WORK ITEM - Retype the listing below exactly, beginning at the line that contains "accessible to students with varying" and ending with its last line.

GIVEN RECORDS -
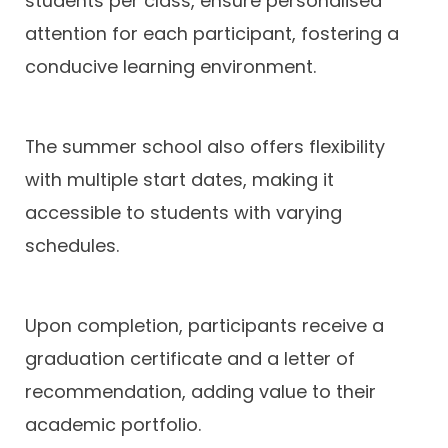
students per class, ensure personalised
attention for each participant, fostering a
conducive learning environment.
The summer school also offers flexibility
with multiple start dates, making it
accessible to students with varying
schedules.
Upon completion, participants receive a
graduation certificate and a letter of
recommendation, adding value to their
academic portfolio.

RESPONSE TO THE TASK -
accessible to students with varying
schedules.
Upon completion, participants receive a
graduation certificate and a letter of
recommendation, adding value to their
academic portfolio.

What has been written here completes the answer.